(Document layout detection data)

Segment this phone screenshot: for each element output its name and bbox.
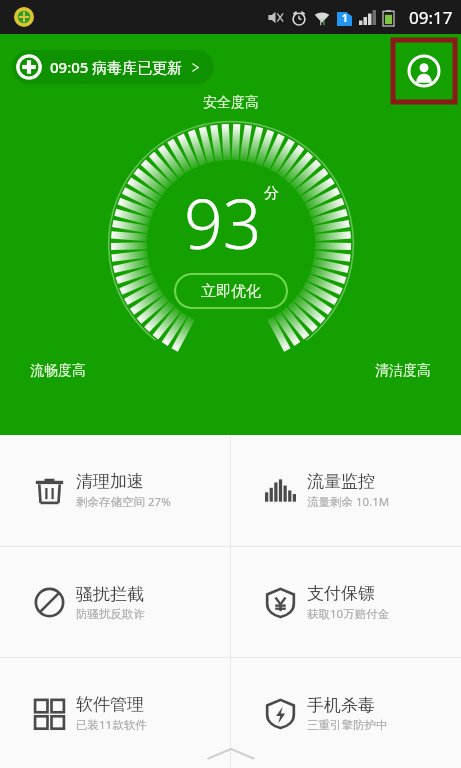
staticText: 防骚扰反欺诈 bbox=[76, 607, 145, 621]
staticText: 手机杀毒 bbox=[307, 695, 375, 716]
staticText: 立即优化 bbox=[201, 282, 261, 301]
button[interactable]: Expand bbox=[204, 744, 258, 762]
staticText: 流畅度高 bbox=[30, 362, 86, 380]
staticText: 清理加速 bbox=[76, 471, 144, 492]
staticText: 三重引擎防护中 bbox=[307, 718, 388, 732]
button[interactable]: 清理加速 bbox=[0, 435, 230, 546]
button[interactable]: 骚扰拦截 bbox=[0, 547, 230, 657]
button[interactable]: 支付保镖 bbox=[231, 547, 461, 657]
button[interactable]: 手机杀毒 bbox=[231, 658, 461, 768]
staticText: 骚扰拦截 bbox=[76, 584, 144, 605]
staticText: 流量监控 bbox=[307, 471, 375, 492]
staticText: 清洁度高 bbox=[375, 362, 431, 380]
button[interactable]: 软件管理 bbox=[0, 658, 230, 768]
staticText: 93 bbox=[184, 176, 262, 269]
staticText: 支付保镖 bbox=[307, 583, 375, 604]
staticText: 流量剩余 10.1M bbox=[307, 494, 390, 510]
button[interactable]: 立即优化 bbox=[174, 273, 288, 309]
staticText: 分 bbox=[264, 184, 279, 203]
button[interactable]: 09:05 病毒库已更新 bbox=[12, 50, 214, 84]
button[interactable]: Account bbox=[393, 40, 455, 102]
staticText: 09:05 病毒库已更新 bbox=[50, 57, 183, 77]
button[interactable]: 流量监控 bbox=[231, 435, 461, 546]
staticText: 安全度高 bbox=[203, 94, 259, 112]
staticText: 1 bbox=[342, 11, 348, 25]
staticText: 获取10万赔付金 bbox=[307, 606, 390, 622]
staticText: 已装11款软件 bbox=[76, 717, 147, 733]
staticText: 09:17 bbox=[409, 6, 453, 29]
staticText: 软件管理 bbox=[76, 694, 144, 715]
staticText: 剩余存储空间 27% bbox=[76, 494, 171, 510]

## BRIEF
Read the entries above and find each line holding the word "骚扰拦截". Copy it out.

## SOLUTION TO THIS EXERCISE
button[interactable]: 骚扰拦截 bbox=[0, 547, 230, 657]
staticText: 骚扰拦截 bbox=[76, 584, 144, 605]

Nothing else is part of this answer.